Leaving the pictures aside, transcribe the data below exactly.

Stored data entries
_____
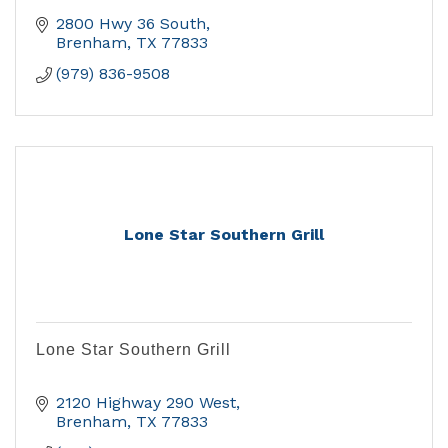
2800 Hwy 36 South
Brenham
TX
77833
(979) 836-9508
Lone Star Southern Grill
Lone Star Southern Grill
2120 Highway 290 West
Brenham
TX
77833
_____
Task result:
2800 Hwy 36 South
Brenham
TX
77833
(979) 836-9508
Lone Star Southern Grill
Lone Star Southern Grill
2120 Highway 290 West
Brenham
TX
77833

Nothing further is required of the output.